Do any of you Utah natives remember the old Holladay Gun Club above Wasatch Blvd? Back in the day, when I was a youth, that place was way cool through a teens eyes. Lots of good memories.


----------



## Critter (Mar 20, 2010)

We used to go to a range up in the mouth of Provo Canyon where the park is now. The last time that I was there was over 30 years ago and the pit at the end of the range was just about full of used appliances.


----------



## DallanC (Jan 13, 2009)

Critter said:


> We used to go to a range up in the mouth of Provo Canyon where the park is now. The last time that I was there was over 30 years ago and the pit at the end of the range was just about full of used appliances.


The current provo range is pretty nice, my boy did his hunters safety shooting there at the pistol / rimfire range.

-DallanC


----------



## Critter (Mar 20, 2010)

It's always nice to be able to go to a range the is kept up and perhaps a cover over the shooing area so that if it is raining you can still shoot and enjoy the time. 
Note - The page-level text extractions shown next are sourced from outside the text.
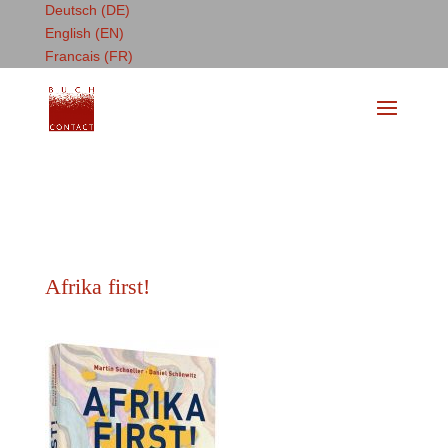
Deutsch (DE)
English (EN)
Francais (FR)
Afrika first!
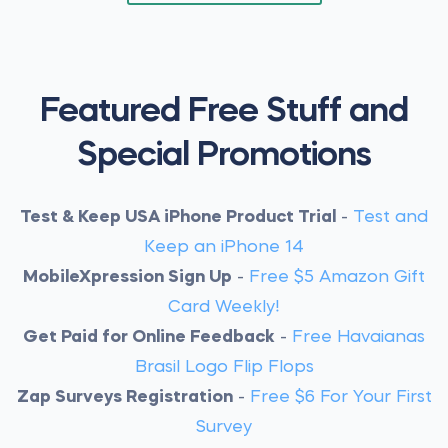
Featured Free Stuff and
Special Promotions
Test & Keep USA iPhone Product Trial
-
Test and
Keep an iPhone 14
MobileXpression Sign Up
-
Free $5 Amazon Gift
Card Weekly!
Get Paid for Online Feedback
-
Free Havaianas
Brasil Logo Flip Flops
Zap Surveys Registration
-
Free $6 For Your First
Survey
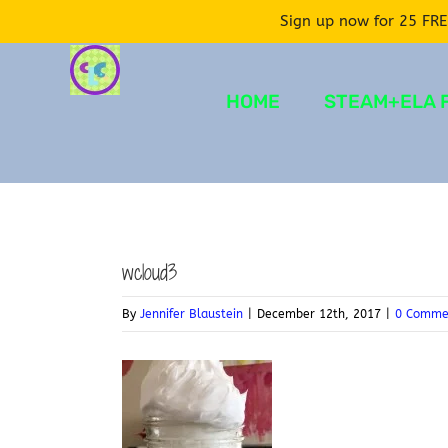
Sign up now for 25 FRE
Skip
to
HOME
STEAM+ELA 
content
wcloud3
By
Jennifer Blaustein
|
December 12th, 2017
|
0 Comme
The area that I shoot at right now is BLM land and if I use a old road I can shoot out to 800 yards but like other areas people like to shoot trash and I usually haul at least a truck load out of there each year. The down side to this area is that I am still waiting for the mud to dry up so that I can get out there and start shooting my .25-06 and get some loads built up for it.


----------



## LostLouisianian (Oct 11, 2010)

There IS a spot or two on the west side of Utah lake where shooting is legal and the area is easily accessible. I will NOT post those sites in public on here. If you want to know where they are then PM me and I will let you know in private. I have cleared with Law Enforcement that those sites are still legal to shoot at.


----------